C’est parce qu’ils sont nĂ©s en France. Ça fait 60 ans qu’ils sont Français. L’Afrique du Nord, ils la connaissent trĂšs peu. Quand je raconte cette famille, je raconte ce que je sais, je suis factuel. En montage, mon monteur me disait que ce qui est bien, c’est qu’on ne parle jamais de leur culture. En fait, ce sont les chaĂźnes tĂ©lĂ© d’information en continu qui nous parasitent avec les mĂȘmes sujets, la religion, le voile, la radicalisation. En boucle en plus. Les familles d’origine nord-africaine, il y a autre chose Ă  dire sur elles.

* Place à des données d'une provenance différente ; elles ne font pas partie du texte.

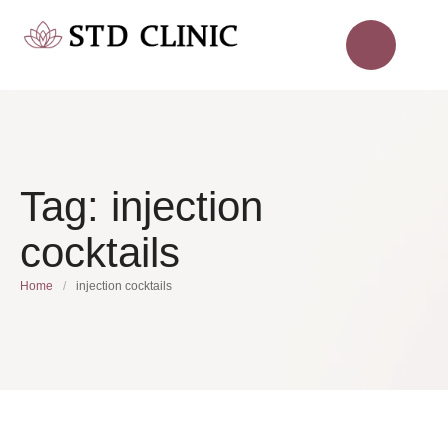
Tag:
injection
cocktails
Home
/
injection cocktails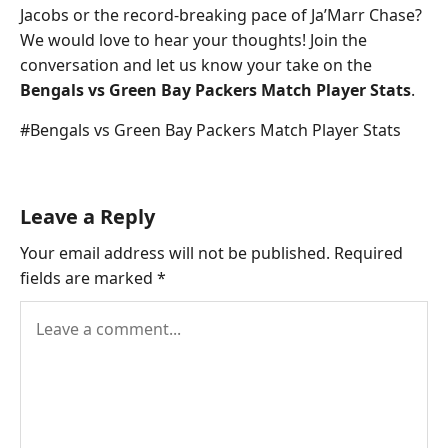
Jacobs or the record-breaking pace of Ja’Marr Chase?
We would love to hear your thoughts! Join the
conversation and let us know your take on the
Bengals vs Green Bay Packers Match Player Stats
.
Post
#
Bengals vs Green Bay Packers Match Player Stats
Tags:
Leave a Reply
Your email address will not be published.
Required
fields are marked
*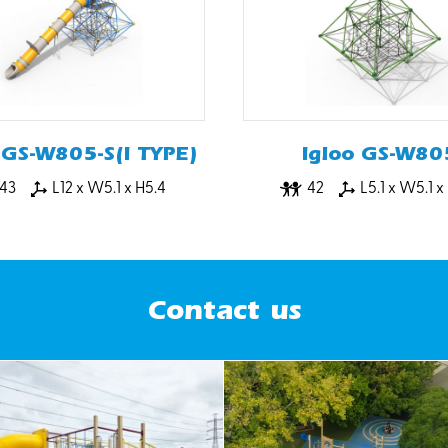
 GS-W805-S(I TYPE)
Igloo GS-W80
43
L12 x W5.1 x H5.4
42
L5.1 x W5.1 x
Contact us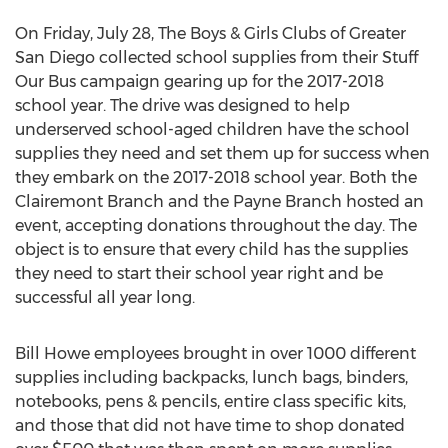
On Friday, July 28, The Boys & Girls Clubs of Greater
San Diego collected school supplies from their Stuff
Our Bus campaign gearing up for the 2017-2018
school year. The drive was designed to help
underserved school-aged children have the school
supplies they need and set them up for success when
they embark on the 2017-2018 school year. Both the
Clairemont Branch and the Payne Branch hosted an
event, accepting donations throughout the day. The
object is to ensure that every child has the supplies
they need to start their school year right and be
successful all year long.
Bill Howe employees brought in over 1000 different
supplies including backpacks, lunch bags, binders,
notebooks, pens & pencils, entire class specific kits,
and those that did not have time to shop donated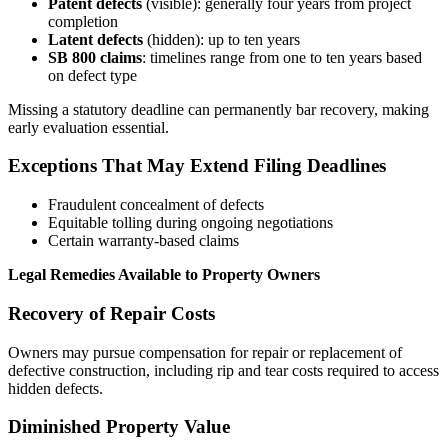
Patent defects
(visible): generally four years from project
completion
Latent defects
(hidden): up to ten years
SB 800 claims
: timelines range from one to ten years based
on defect type
Missing a statutory deadline can permanently bar recovery, making
early evaluation essential.
Exceptions That May Extend Filing Deadlines
Fraudulent concealment of defects
Equitable tolling during ongoing negotiations
Certain warranty-based claims
Legal Remedies Available to Property Owners
Recovery of Repair Costs
Owners may pursue compensation for repair or replacement of
defective construction, including rip and tear costs required to access
hidden defects.
Diminished Property Value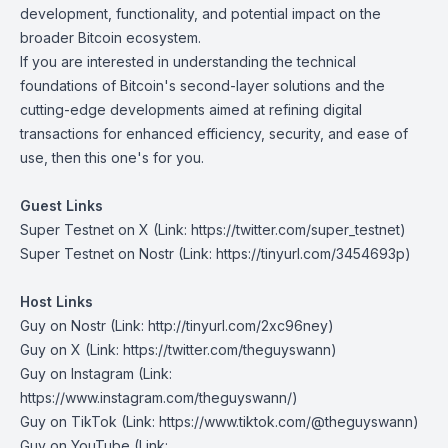
development, functionality, and potential impact on the
broader Bitcoin ecosystem.
If you are interested in understanding the technical
foundations of Bitcoin's second-layer solutions and the
cutting-edge developments aimed at refining digital
transactions for enhanced efficiency, security, and ease of
use, then this one's for you.
Guest Links
Super Testnet on X
(Link: https://twitter.com/super_testnet)
Super Testnet on Nostr
(Link: https://tinyurl.com/3454693p)
Host Links
Guy on Nostr
(Link: http://tinyurl.com/2xc96ney)
Guy on X
(Link: https://twitter.com/theguyswann)
Guy on Instagram
(Link:
https://www.instagram.com/theguyswann/)
Guy on TikTok
(Link: https://www.tiktok.com/@theguyswann)
Guy on YouTube
(Link: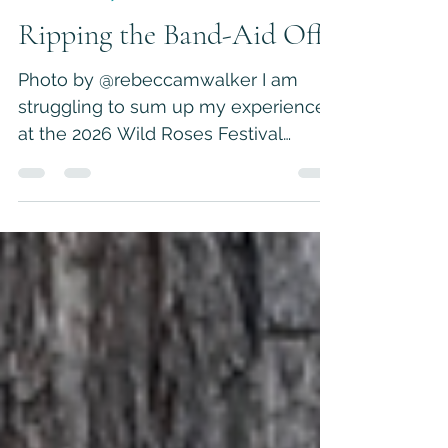
Jul 29
5 min read
Personal Essays
Ripping the Band-Aid Off
Photo by @rebeccamwalker I am
struggling to sum up my experience
at the 2026 Wild Roses Festival
because if I’m being honest, I had a
hard time this year. I expected that
the most difficult part of the weekend
would be managing my pre-
presentation anxiety, avoiding
mosquito bites, and staying dry in my
tent. What I did not expect was to
uncover a wound that brought me
back to a time when I felt most
vulnerable. I went into the event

Et votre personnage, Ryad, le frĂšre de Moussa, une vedette tĂ©lĂ©, sĂ©ducteur et insupportable Ă  la fois, qu’elle en a Ă©tĂ© l’inspiration?

C’est surtout une mise en abyme de ce que peut reprĂ©senter ma profession au sein de ma famille. On bascule dans une autre classe sociale et ça fait bouger les rĂŽles qui nous Ă©taient prescrits au dĂ©part. C’est dĂ©stabilisant. Quelqu’un qui a rĂ©ussi publiquement, c’est parfois terrible familialement, car ça fait en sorte que du jour au lendemain on devient le pĂšre de, le frĂšre de, le fils de, la femme de. On ne rĂ©alise pas immĂ©diatement que ça peut ĂȘtre douloureux. Ryad, il a oubliĂ© que dans sa famille, chaque membre est une entitĂ© Ă  part entiĂšre.

LES MIENS dure moins d’une heure trente et pourtant on s’attache rapidement Ă  vos personnages. On aurait aimĂ© les revoir dans un autre Ă©pisode, comme dans une sĂ©rie.

Eh bien, figurez-vous que j’y ai pensĂ©. Mon film, une fois arrivĂ© en montage, durait trois heures trente. TrĂšs vite, je suis allĂ© Ă  l’essentiel. J’adore le cinĂ©ma et je n’aime plus les sĂ©ries. Je ne regarde plus de sĂ©ries, j’ai dĂ©crochĂ© voilĂ  quatre ou cinq ans Ă  cause de cet Ă©tirement du rĂ©cit. Le cinĂ©ma, ça consiste Ă  raconter l’histoire en deux heures. On se l’impose et c’est un bel exercice. Mais sur une sĂ©rie de dix heures, on peut tout Ă©tirer, l’histoire, les plans. Ça m’a dĂ©goĂ»tĂ©. J’adore l’idĂ©e de ne pas avoir le temps de tout raconter pour que ça devienne vertigineux.

Le film se termine sur une fort belle scĂšne de danse au son de la chanson Beggin’ de Frankie Valli & The Four Seasons. Au tournage, Ă©tait-ce la chanson qui jouait?

Ha! Ha! Eh bien, non. On dansait plutÎt sur du Daft Punk devant la caméra.

En terminant, votre rythme de tournage est effarant. PrĂ©sentement, vous enchaĂźnez les rĂŽles comme Olivier Gourmet peut le faire. On vient de vous voir dans L’Innocent puis dans Les Enfants des autres qui sortira au QuĂ©bec cet Ă©tĂ©. Ensuite, vous serez au gĂ©nĂ©rique de six autres longs mĂ©trages en 2023. C’est fou!

Oui et c’est Ă  cause du COVID. Cette crise m’a permis de voir ce que c’était que de mener une vie sans passion, sans vivre de sa passion. J’ai rĂ©alisĂ© le privilĂšge que j’avais de faire des films et c’est vrai que depuis, j’ai accentuĂ© le rythme et le nombre de tournages. |

Cette entrevue a Ă©tĂ© rĂ©alisĂ©e dans le cadre des Rendez-vous du cinĂ©ma 2023 d’UniFrance.